— WHAT TO DO —
From the first line below to the last, reproduce the material exactly and leave out the images.

— SUPPLIED DATA —

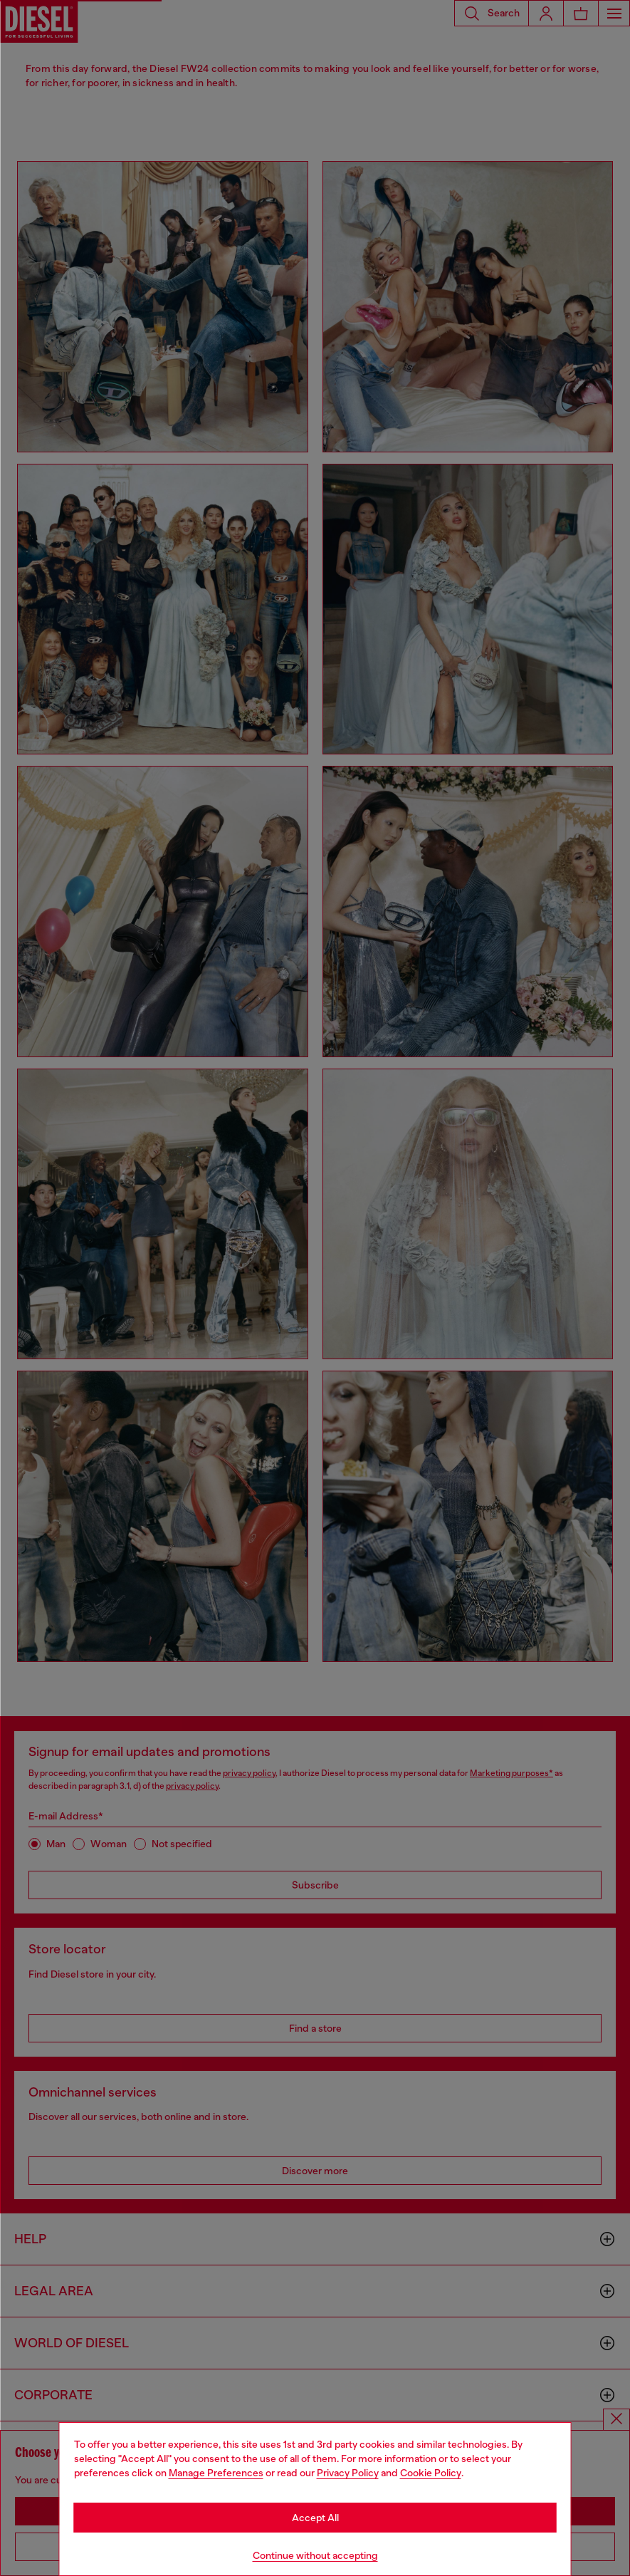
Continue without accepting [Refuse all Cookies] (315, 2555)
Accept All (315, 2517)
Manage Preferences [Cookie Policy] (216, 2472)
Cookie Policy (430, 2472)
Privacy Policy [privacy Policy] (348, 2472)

— ANSWER TO THIS EXERCISE —
Continue without accepting [Refuse all Cookies] (315, 2555)
Accept All (315, 2517)
Manage Preferences [Cookie Policy] (216, 2472)
Cookie Policy (430, 2472)
Privacy Policy [privacy Policy] (348, 2472)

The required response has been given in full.